Algorithms

Question 1

Define Big O notation

Answer 1

f(x) = O(g(x)) means:
there exists:
* some positive constant M
* some minimum x-value, x_o
Such that for all x > x_o
* f(x) <= M×g(x)

Basically: f(x) = O(g(x)) means
“f(x) is at least as fast as g(x)”

Question 2

Define the Limit Theorem

Answer 2

Let f(x) & g(x) be real-valued functions

Let L = lim (f(x)/g(x)) lim of x->infinity

1. If L = 0, f(x)=o(g(x)) (and thus Big O too)
2. If L = infinity, g(x)=o(f(x)) (and thus Big O too)
3. If 0 < L < infinity, f(x)=O(g(x)) and g(x)=O(f(x))

Question 3

Define L’Hopital’s rule

Answer 3

Condition:
* if lim f(x) and lim g(x) = 0 OR
* if lim f(x) and lim g(x) = infinity
Then:
lim (f(x)/g(x)) = lim (f'(x)/g'(x))   the derivative of each

Question 4

Define Little O notation

Answer 4

f(x) = o(g(x)) means
* for EVERY positive ε
There exists a constant x_ε
Such that: f(x) <= ε*g(x) for all x>= x_ε

Basically, f(x) = o(g(x)) means:
g(x) grows at a much faster rate than f(x)

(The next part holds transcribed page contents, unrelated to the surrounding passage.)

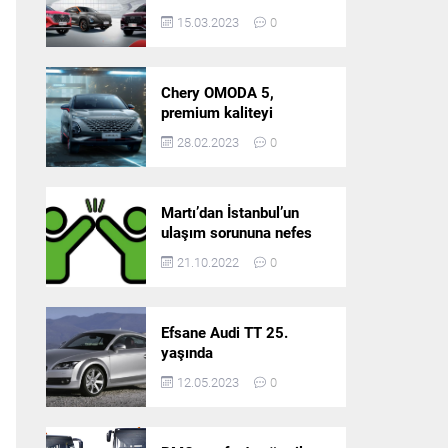
5’in resmi olarak
15.03.2023
0
satışlarına başlıyor!
Chery OMODA 5,
premium kaliteyi
Türkiye’de sunmaya
28.02.2023
0
hazırlanıyor
Martı’dan İstanbul’un
ulaşım sorununa nefes
aldıracak yeni
21.10.2022
0
platform: Tek Araçla
Gidelim (TAG)
Efsane Audi TT 25.
yaşında
12.05.2023
0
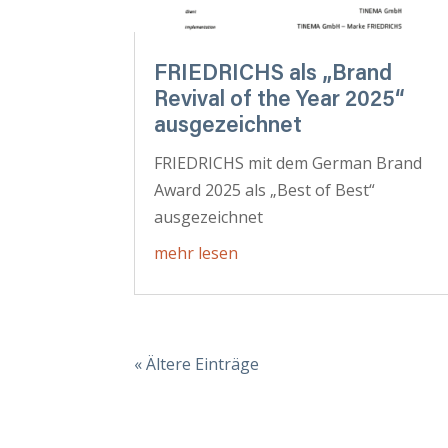
FRIEDRICHS als „Brand
Revival of the Year 2025“
ausgezeichnet
FRIEDRICHS mit dem German Brand
Award 2025 als „Best of Best“
ausgezeichnet
mehr lesen
« Ältere Einträge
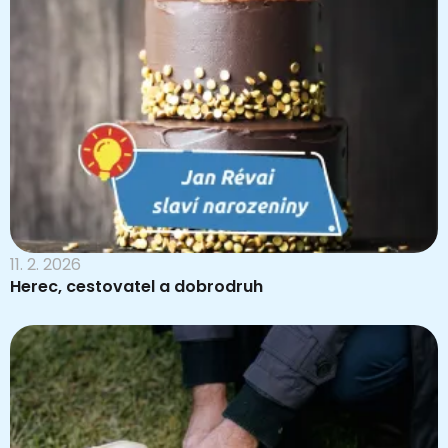
11. 2. 2026
Herec, cestovatel a dobrodruh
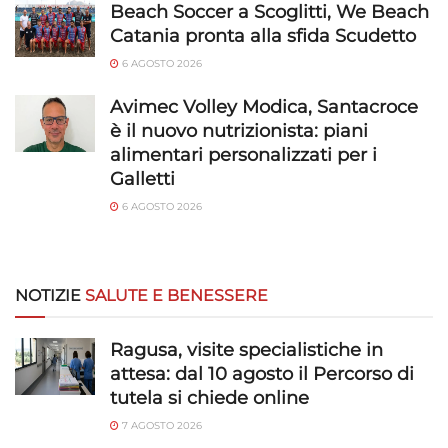
Beach Soccer a Scoglitti, We Beach
Catania pronta alla sfida Scudetto
6 AGOSTO 2026
Avimec Volley Modica, Santacroce
è il nuovo nutrizionista: piani
alimentari personalizzati per i
Galletti
6 AGOSTO 2026
NOTIZIE
SALUTE E BENESSERE
Ragusa, visite specialistiche in
attesa: dal 10 agosto il Percorso di
tutela si chiede online
7 AGOSTO 2026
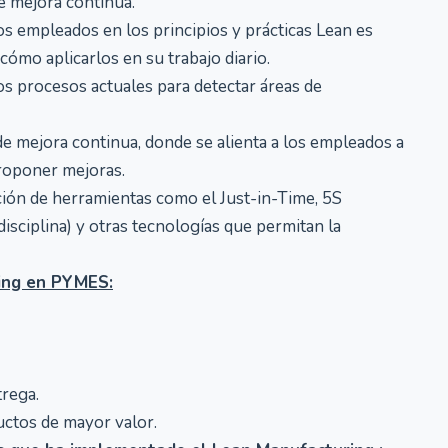
de mejora continua.
os empleados en los principios y prácticas Lean es
ómo aplicarlos en su trabajo diario.
los procesos actuales para detectar áreas de
 mejora continua, donde se alienta a los empleados a
proponer mejoras.
ón de herramientas como el Just-in-Time, 5S
 disciplina) y otras tecnologías que permitan la
ing en PYMES:
trega.
ductos de mayor valor.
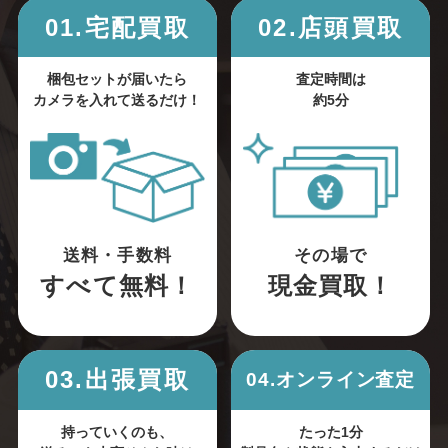
01.宅配買取
02.店頭買取
梱包セットが届いたら
査定時間は
カメラを入れて送るだけ！
約5分
送料・手数料
その場で
すべて無料！
現金買取！
03.出張買取
04.オンライン査定
持っていくのも、
たった1分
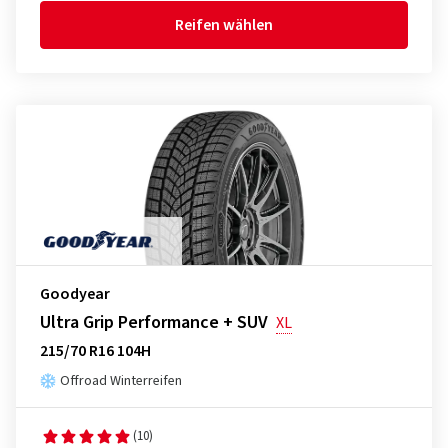
Reifen wählen
Goodyear
Ultra Grip Performance + SUV
XL
215/70 R16 104H
Offroad Winterreifen
(10)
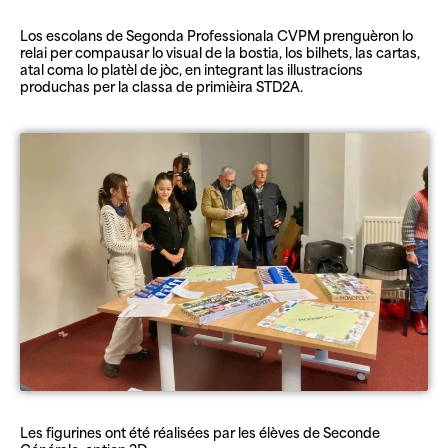
Los escolans de Segonda Professionala CVPM prenguèron lo
relai per compausar lo visual de la bostia, los bilhets, las cartas,
atal coma lo platèl de jòc, en integrant las illustracions
produchas per la classa de primièira STD2A.
Les figurines ont été réalisées par les élèves de Seconde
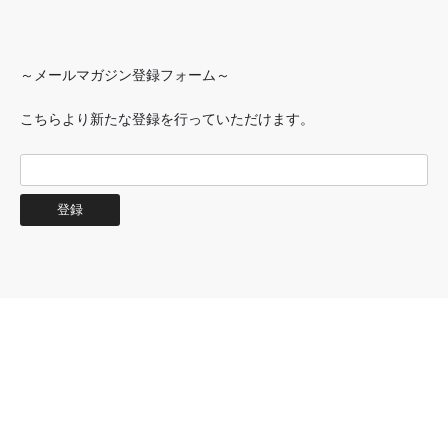
～メールマガジン登録フォーム～
こちらより新たな登録を行っていただけます。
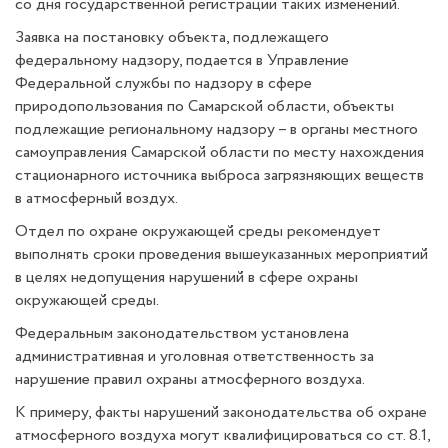
со дня государственной регистрации таких изменений.
Заявка на постановку объекта, подлежащего
федеральному надзору, подается в Управление
Федеральной службы по надзору в сфере
природопользования по Самарской области, объекты
подлежащие региональному надзору – в органы местного
самоуправления Самарской области по месту нахождения
стационарного источника выброса загрязняющих веществ
в атмосферный воздух.
Отдел по охране окружающей среды рекомендует
выполнять сроки проведения вышеуказанных мероприятий
в целях недопущения нарушений в сфере охраны
окружающей среды.
Федеральным законодательством установлена
административная и уголовная ответственность за
нарушение правил охраны атмосферного воздуха.
К примеру, факты нарушений законодательства об охране
атмосферного воздуха могут квалифицироваться со ст. 8.1,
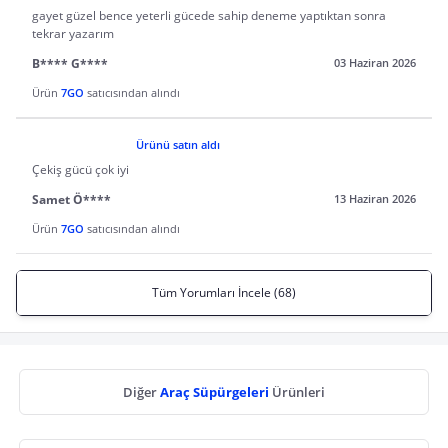
gayet güzel bence yeterli gücede sahip deneme yaptıktan sonra
tekrar yazarım
B**** G****
03 Haziran 2026
Ürün
7GO
satıcısından alındı
Ürünü satın aldı
Çekiş gücü çok iyi
Samet Ö****
13 Haziran 2026
Ürün
7GO
satıcısından alındı
Tüm Yorumları İncele (68)
Diğer
Araç Süpürgeleri
Ürünleri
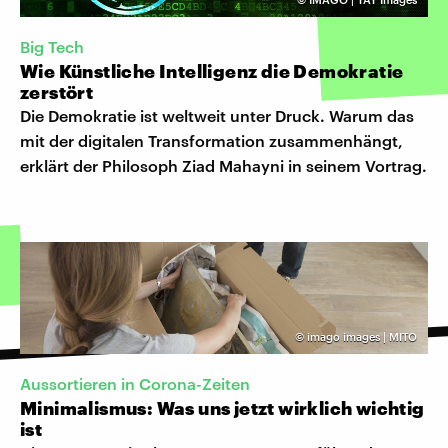
Big Tech
Wie Künstliche Intelligenz die Demokratie
zerstört
Die Demokratie ist weltweit unter Druck. Warum das
mit der digitalen Transformation zusammenhängt,
erklärt der Philosoph Ziad Mahayni in seinem Vortrag.
©
imago images | MITO
Aussortieren in Corona-Zeiten
Minimalismus: Was uns jetzt wirklich wichtig
ist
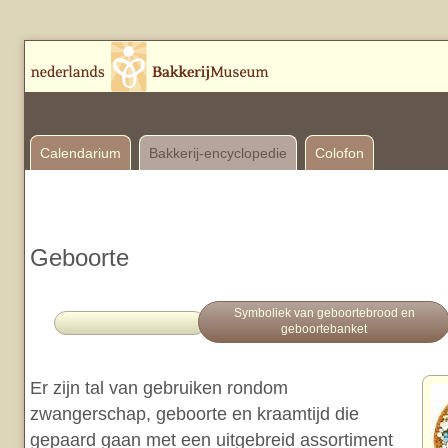
Calendarium
Bakkerij-encyclopedie
Colofon
Geboorte
Symboliek van geboortebrood en
geboortebanket
Er zijn tal van gebruiken rondom
zwangerschap, geboorte en kraamtijd die
gepaard gaan met een uitgebreid assortiment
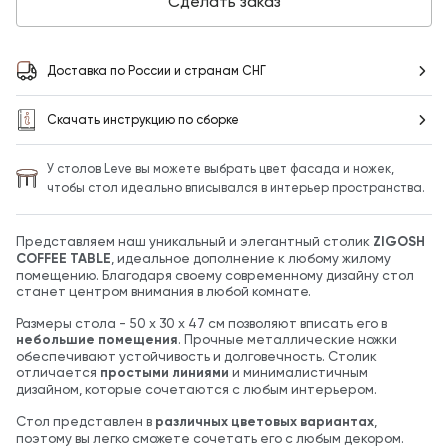
Сделать заказ
Доставка по России и странам СНГ
Скачать инструкцию по сборке
У столов Leve вы можете выбрать цвет фасада и ножек,
чтобы стол идеально вписывался в интерьер пространства.
Представляем наш уникальный и элегантный столик
ZIGOSH
COFFEE TABLE
, идеальное дополнение к любому жилому
помещению. Благодаря своему современному дизайну стол
станет центром внимания в любой комнате.
Размеры стола - 50 x 30 x 47 см позволяют вписать его в
небольшие помещения
. Прочные металлические ножки
обеспечивают устойчивость и долговечность. Столик
отличается
простыми линиями
и минималистичным
дизайном, которые сочетаются с любым интерьером.
Стол представлен в
различных цветовых вариантах
,
поэтому вы легко сможете сочетать его с любым декором.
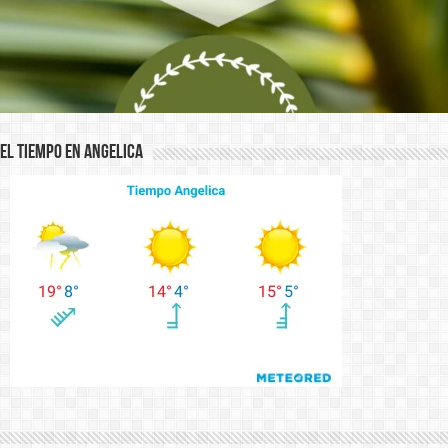
El Tiempo en Angelica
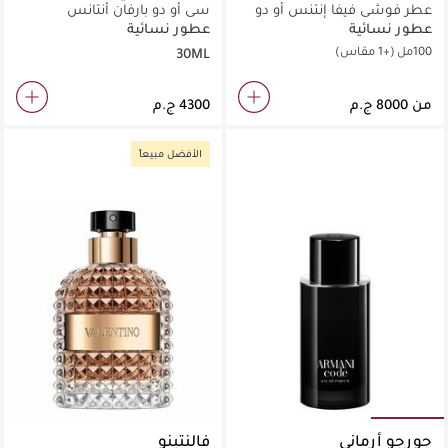
عطر فوشي فيفا إنتنس أو دو
سي أو دو بارفان أنتانس
برفان
عطور نسائية
عطور نسائية
100مل
(+1 مقاس)
30ML
من
الأفضل مبيعاً
جورجو أرماني
فالنتينو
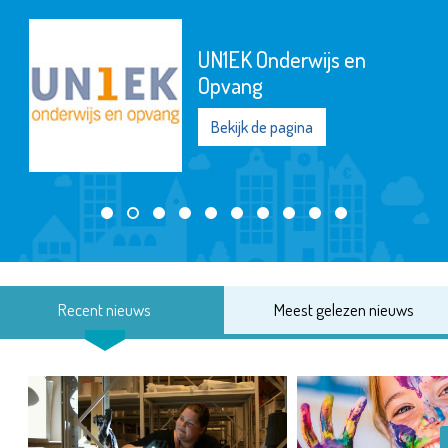
UN1EK Onderwijs en
Opvang
Bekijk de pagina
Recent nieuws
Meest gelezen nieuws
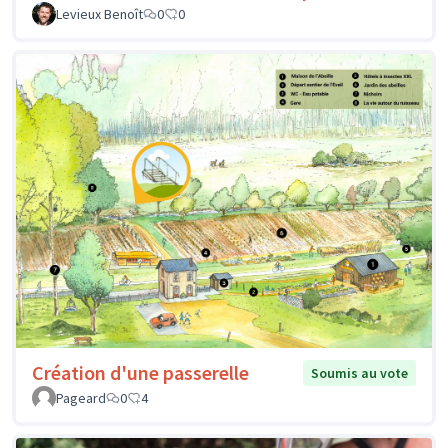
Levieux Benoît
0
0
Création d'une passerelle
Soumis au vote
Pageard
0
4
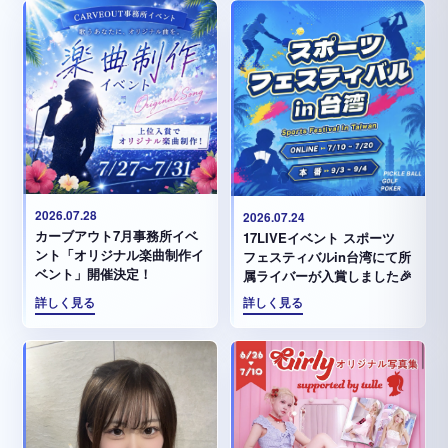
2026.07.28
2026.07.24
カーブアウト7月事務所イベ
17LIVEイベント スポーツ
ント「オリジナル楽曲制作イ
フェスティバルin台湾にて所
ベント」開催決定！
属ライバーが入賞しました🎉
詳しく見る
詳しく見る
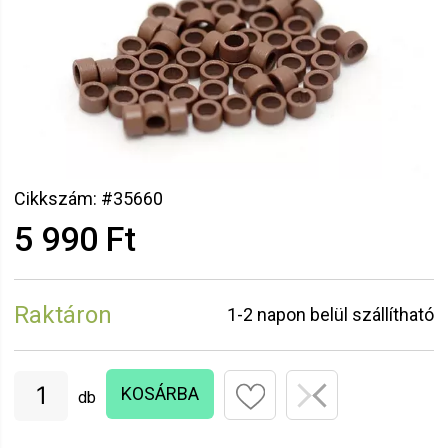
Cikkszám: #35660
5 990 Ft
Raktáron
1-2 napon belül szállítható
KOSÁRBA
db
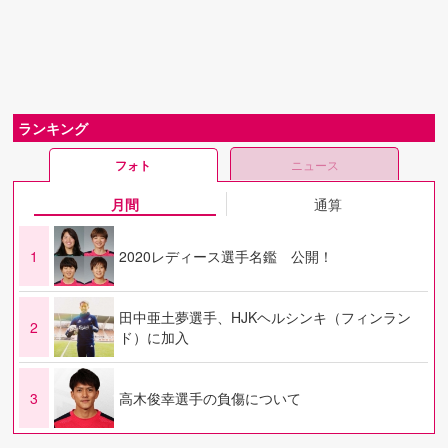
ランキング
フォト
ニュース
月間
通算
1
2020レディース選手名鑑 公開！
田中亜土夢選手、HJKヘルシンキ（フィンラン
2
ド）に加入
3
高木俊幸選手の負傷について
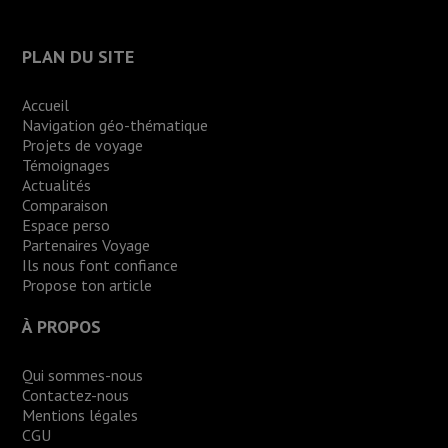
PLAN DU SITE
Accueil
Navigation géo-thématique
Projets de voyage
Témoignages
Actualités
Comparaison
Espace perso
Partenaires Voyage
Ils nous font confiance
Propose ton article
À PROPOS
Qui sommes-nous
Contactez-nous
Mentions légales
CGU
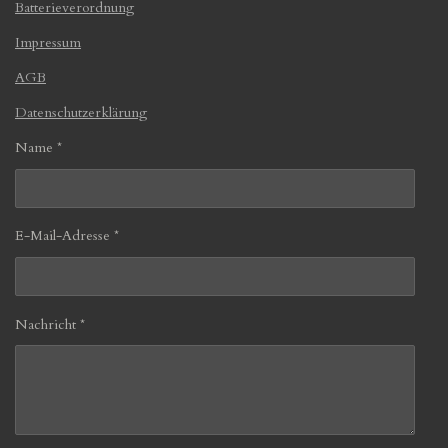
Batterieverordnung
Impressum
AGB
Datenschutzerklärung
Name *
E-Mail-Adresse *
Nachricht *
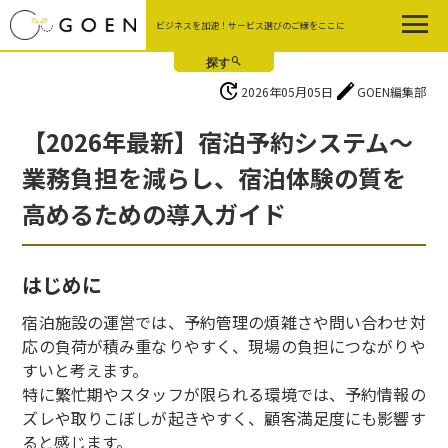
Skip
ビジネスを加速！サービス選びのご縁をここに
to
the
content
update
edit
2026年05月05日
GOEN編集部
【2026年最新】宿泊予約システム〜
業務負担を減らし、宿泊体験の質を
高めるための導入ガイド
はじめに
宿泊施設の運営では、予約管理の煩雑さや問い合わせ対
応の負荷が積み重なりやすく、現場の負担につながりや
すいと考えます。
特に繁忙期やスタッフが限られる環境では、予約情報の
ズレや取りこぼしが起きやすく、顧客満足度にも影響す
ると感じます。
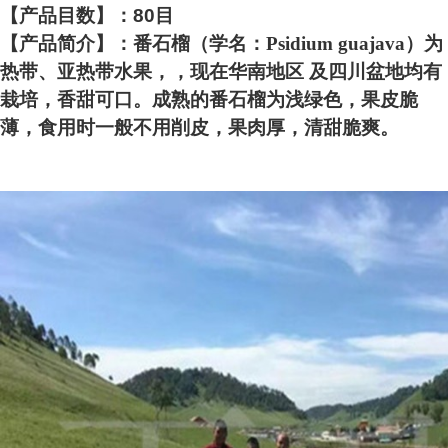
【产品目数】：80目
【产品简介】：番石榴（学名：Psidium guajava）为
热带、亚热带水果，，现在华南地区 及四川盆地均有
栽培，香甜可口。成熟的番石榴为浅绿色，果皮脆
薄，食用时一般不用削皮，果肉厚，清甜脆爽。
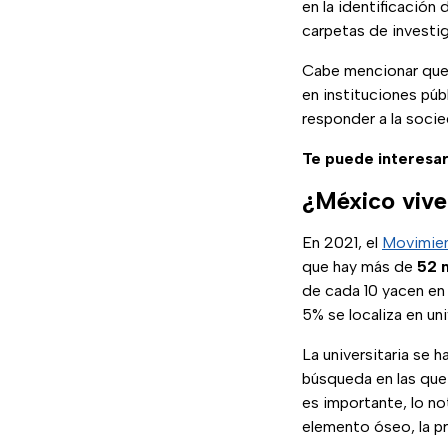
en la identificació
carpetas de investig
Cabe mencionar que 
en instituciones púb
responder a la soci
Te puede interesar
¿México vive 
En 2021, el
Movimien
que hay más de
52 m
de cada 10 yacen en 
5% se localiza en un
La universitaria se 
búsqueda en las que 
es importante, lo not
elemento óseo, la pr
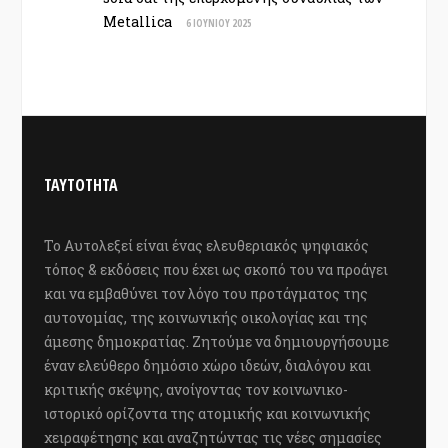
Metallica
6 ΙΟΥΝΊΟΥ 2025
ΤΑΥΤΟΤΗΤΑ
Το Αυτολεξεί είναι ένας ελευθεριακός ψηφιακός
τόπος & εκδόσεις που έχει ως σκοπό του να προάγει
και να εμβαθύνει τον λόγο του προτάγματος της
αυτονομίας, της κοινωνικής οικολογίας και της
άμεσης δημοκρατίας. Ζητούμε να δημιουργήσουμε
έναν ελεύθερο δημόσιο χώρο ιδεών, διαλόγου και
κριτικής σκέψης, ανοίγοντας τον κοινωνικο-
ιστορικό ορίζοντα της ατομικής και κοινωνικής
χειραφέτησης και αναζητώντας τις νέες σημασίες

If f(x) = o(g(x)), then f(x) = O(g(x)) too

Question 5

What is Big Omega (Ω)

Answer 5

Opposite of Big O

f(x) = Ω(g(x)) if g(x) = O(f(x))

Question 6

What is Big Theta (Θ)

Answer 6

If two functions are Big O of eachother

f(x) = Θ(g(x)) if f(x) = O(g(x)) and g(x) = O(f(x))

Question 7

What is a recurrence Relation

Answer 7

Is a mathematical equation
Is Not a code/algorithm.

Recursively defines a function’s values in terms of earlier values

Question 8

How do you prove the runtime of a function?

Answer 8

1. Write out its recurrence relation
2. Turn it into closed form (by expanding the recurrences & finding a pattern)
3. Do a formal proof to show the recurrence relation is equal to the closed form

Question 9

What is the Master Method

Answer 9

T(n) = aT(n/b) + O(n^d)
a, b, d must be constants

• if log_b(a) < d, then T(n) = O(n^d)
• if log_b(a) = d, then T(n) = O(n^d * log(n))
• if log_b(a) > d, then T(n) = O(n^(log_b(a)))

Question 10

Binary Search FIX

Answer 10

O(log(n))

Question 11

BubbleSort runtime?

Answer 11

Worst-case runtime: O(n^2)
* if array is in reverse order
Best-case runtime: O(n)
* if array is already sorted

Question 12

How does BubbleSort work?

Answer 12

1. Iterate through the list
2. At each step, compare element i to i+1
3. If they’re out of order, swap them
4. Continue down the list & start over until no swaps are needed

Question 13

InsertionSort runtime?

Answer 13

Worst-case: O(n^2)

Best-case: if already sorted
O(n) if backwards search,
O(nlog(n)) if binary search
* if array is already sorted

Question 14

How does InsertionSort work?

Answer 14

1. Iterate through array
2. At each element, figure out where to place it in the elements before it (already sorted)
3. Shift appropriate elements
4. Move to next element

Question 15

SelectionSort runtime?

Answer 15

O(n^2)

For ALL situations

Question 16

How does SelectionSort work?

Answer 16

1. Find the smallest element in the list
2. Swap it with the first element in the list
3. Move up 1, repeat with second smallest, swap with second element

Question 17

MergeSort runtime?

Answer 17

O(n*log(n))

For ALL situations

Merge runtime = O(n)

Question 18

How does MergeSort work?

Answer 18

1. Split array in half
2. Split those halves recursively
3. Merge the two halves with Merge

Question 19

QuickSort runtime?

Answer 19

Worst-case: O(n^2)

Average: O(n*log(n)) in expectation
* (If you split the array in half each time)

Question 20

How does QuickSort work?

Answer 20

1. Select a pivot element
2. Iterate through the array, smaller values go to left of pivot, bigger values go to right, duplicates of pivot go to a middle array
3. Recurse for left & right sub-arrays

Question 21

Principle of Divide & Conquer

Answer 21

1. Break problem into smaller subproblems
2. Recursively solve the subproblems
3. Combine the subproblem solutions to solve the OG problem

Question 22

Example of Divide and Conquer algorithms:

Answer 22

• binary search
• QuickSort
• MergeSort